Aim of the task: Ignoring every picture, return the lines of the listing below word for word, from the line that holds "Alder Lake 12th Gen" through the line that holds "Appareil à fondue".

Records:
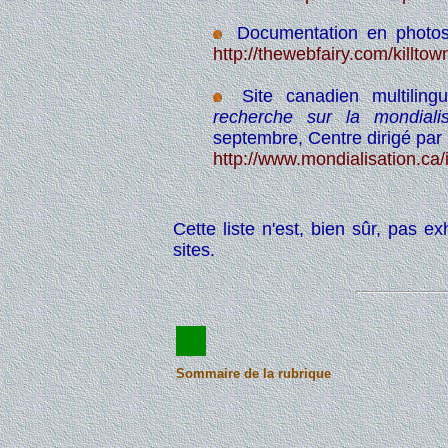
Documentation en photos
http://thewebfairy.com/killtow
Site canadien multilin
recherche sur la mondialis
septembre, Centre dirigé par
http://www.mondialisation.c
Cette liste n'est, bien sûr, pas e
sites.
Sommaire de la rubrique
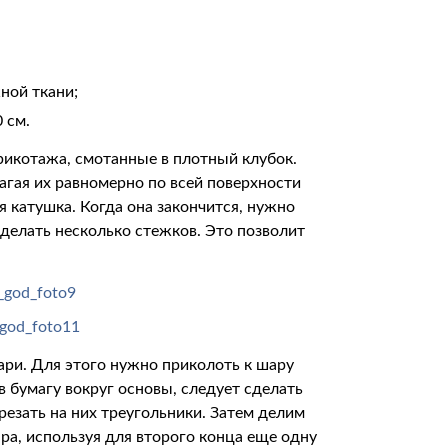
ной ткани;
 см.
рикотажа, смотанные в плотный клубок.
гая их равномерно по всей поверхности
 катушка. Когда она закончится, нужно
делать несколько стежков. Это позволит
ри. Для этого нужно приколоть к шару
в бумагу вокруг основы, следует сделать
ырезать на них треугольники. Затем делим
ара, используя для второго конца еще одну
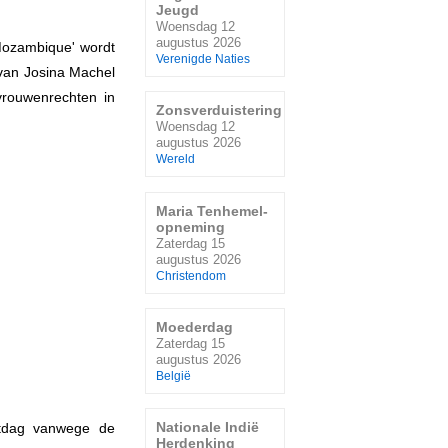
Jeugd
Woensdag 12
augustus 2026
ozambique' wordt
Verenigde Naties
e van Josina Machel
vrouwenrechten in
Zonsverduistering
Woensdag 12
augustus 2026
Wereld
Maria Tenhemel-
opneming
Zaterdag 15
augustus 2026
Christendom
Moederdag
Zaterdag 15
augustus 2026
België
Nationale Indië
estdag vanwege de
Herdenking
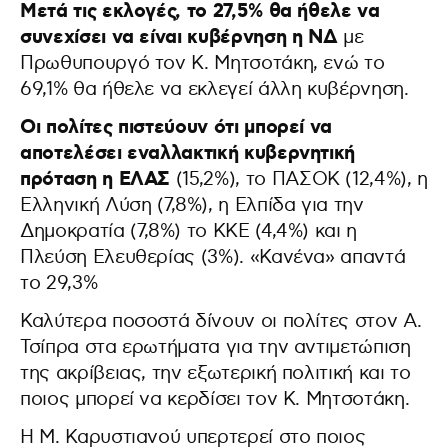
Μετά τις εκλογές, το 27,5% θα ήθελε να
συνεχίσει να είναι κυβέρνηση η ΝΔ
με
Πρωθυπουργό τον Κ. Μητσοτάκη, ενώ το
69,1% θα ήθελε να εκλεγεί άλλη κυβέρνηση.
Οι πολίτες πιστεύουν ότι μπορεί να
αποτελέσει εναλλακτική κυβερνητική
πρόταση η ΕΛΑΣ
(15,2%), το ΠΑΣΟΚ (12,4%), η
Ελληνική Λύση (7,8%), η Ελπίδα για την
Δημοκρατία (7,8%) το ΚΚΕ (4,4%) και η
Πλεύση Ελευθερίας (3%). «Κανένα» απαντά
το 29,3%
Καλύτερα ποσοστά δίνουν οι πολίτες στον Α.
Τσίπρα στα ερωτήματα για την αντιμετώπιση
της ακρίβειας, την εξωτερική πολιτική και το
ποιος μπορεί να κερδίσει τον Κ. Μητσοτάκη.
Η Μ. Καρυστιανού υπερτερεί στο ποιος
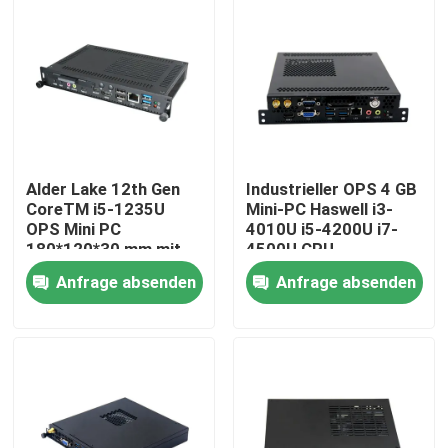
Alder Lake 12th Gen
Industrieller OPS 4 GB
CoreTM i5-1235U
Mini-PC Haswell i3-
OPS Mini PC
4010U i5-4200U i7-
180*120*30 mm mit
4500U CPU
TYPE-C-
Anfrage absenden
Anfrage absenden
Unterstützung 4K-
Display für
Startseite
Schulbrettcomputer
Produkte
Über uns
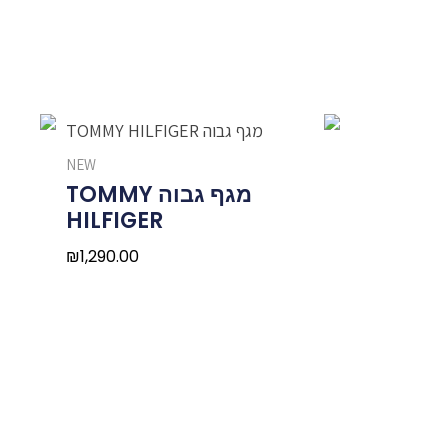
NEW
מגף גבוה TOMMY
HILFIGER
₪
1,290.00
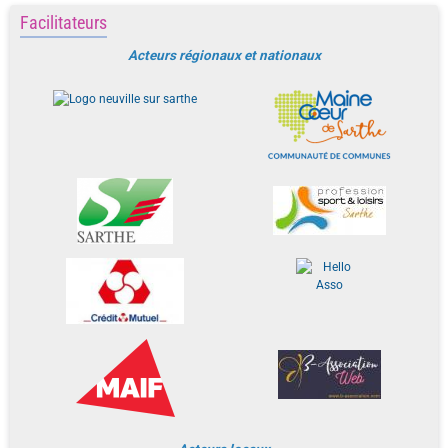
Facilitateurs
Acteurs régionaux et nationaux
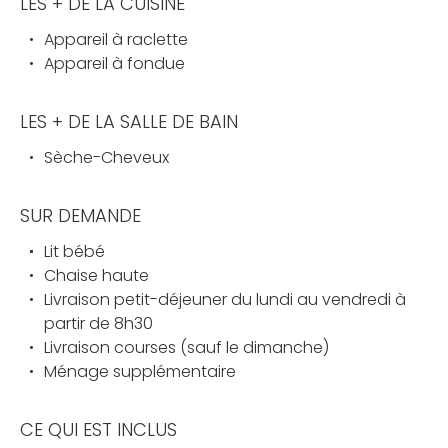
LES + DE LA CUISINE
Appareil à raclette
Appareil à fondue
LES + DE LA SALLE DE BAIN
Sèche-Cheveux
SUR DEMANDE
Lit bébé
Chaise haute
Livraison petit-déjeuner du lundi au vendredi à
partir de 8h30
Livraison courses (sauf le dimanche)
Ménage supplémentaire
CE QUI EST INCLUS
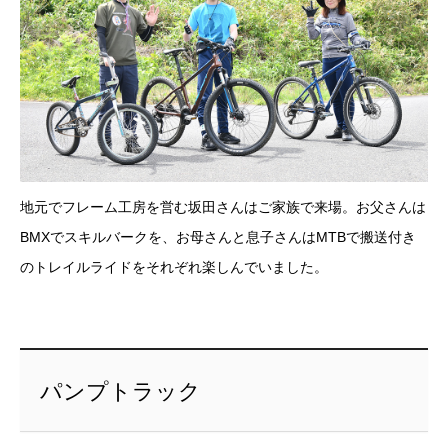
地元でフレーム工房を営む坂田さんはご家族で来場。お父さんは
BMXでスキルバークを、お母さんと息子さんはMTBで搬送付き
のトレイルライドをそれぞれ楽しんでいました。
パンプトラック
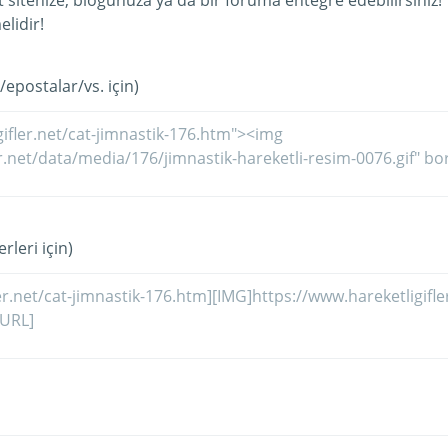
et sitenize, blogunuza ya da bir foruma entegre edebilirsiniz!
lidir!
/epostalar/vs. için)
rleri için)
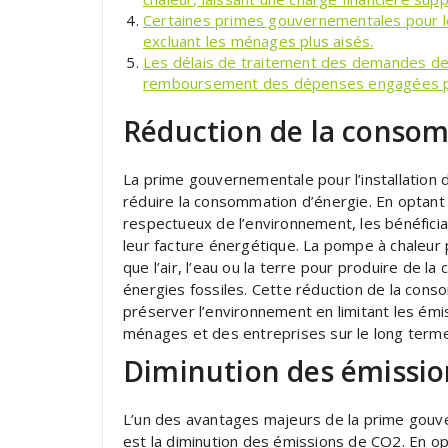
Certaines primes gouvernementales pour l
excluant les ménages plus aisés.
Les délais de traitement des demandes de 
remboursement des dépenses engagées pour
Réduction de la consom
La prime gouvernementale pour l’installation 
réduire la consommation d’énergie. En optant
respectueux de l’environnement, les bénéficia
leur facture énergétique. La pompe à chaleur 
que l’air, l’eau ou la terre pour produire de la
énergies fossiles. Cette réduction de la con
préserver l’environnement en limitant les émi
ménages et des entreprises sur le long terme
Diminution des émissio
L’un des avantages majeurs de la prime gouve
est la diminution des émissions de CO2. En o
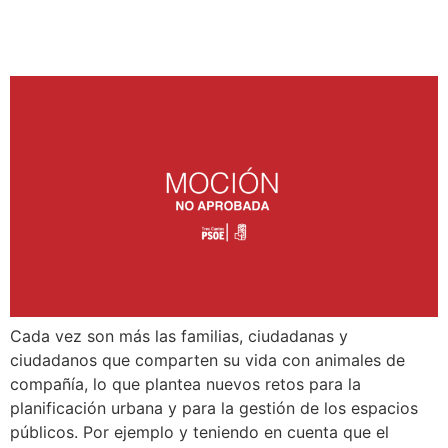
Por la convivencia y el
bienestar animal
Cada vez son más las familias, ciudadanas y
ciudadanos que comparten su vida con animales de
compañía, lo que plantea nuevos retos para la
planificación urbana y para la gestión de los espacios
públicos. Por ejemplo y teniendo en cuenta que el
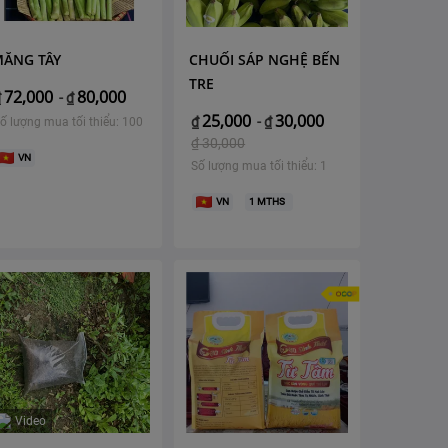
MĂNG TÂY
CHUỐI SÁP NGHỆ BẾN
TRE
72,000
80,000
₫
-
₫
25,000
30,000
₫
-
₫
ố lượng mua tối thiểu: 100
₫
30,000
VN
Số lượng mua tối thiểu: 1
VN
1
MTHS
Video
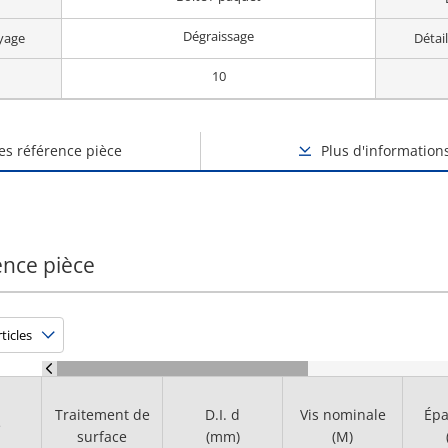
Dégraissage
yage
Détai
10
des référence pièce
Plus d'information
ence pièce
Traitement de
D.I. d
Vis nominale
Épa
e
surface
(mm)
(M)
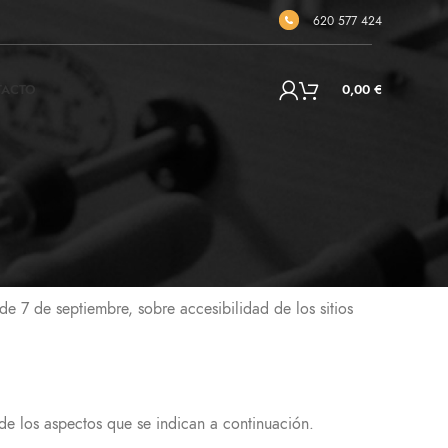
620 577 424
TACTO
0,00
€
7 de septiembre, sobre accesibilidad de los sitios
e los aspectos que se indican a continuación.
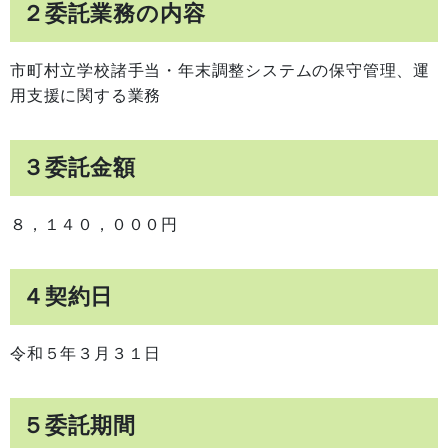
２委託業務の内容
市町村立学校諸手当・年末調整システムの保守管理、運
用支援に関する業務
３委託金額
８，１４０，０００円
４契約日
令和５年３月３１日
５委託期間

Written response:
Alder Lake 12th Gen
Industrieller OPS 4 GB
CoreTM i5-1235U
Mini-PC Haswell i3-
OPS Mini PC
4010U i5-4200U i7-
180*120*30 mm mit
4500U CPU
TYPE-C-
Anfrage absenden
Anfrage absenden
Unterstützung 4K-
Display für
Startseite
Schulbrettcomputer
Produkte
Über uns
NEW
מגף גבוה TOMMY
HILFIGER
₪
1,290.00
Facilitateurs
Acteurs régionaux et nationaux
LES + DE LA CUISINE
Appareil à raclette
Appareil à fondue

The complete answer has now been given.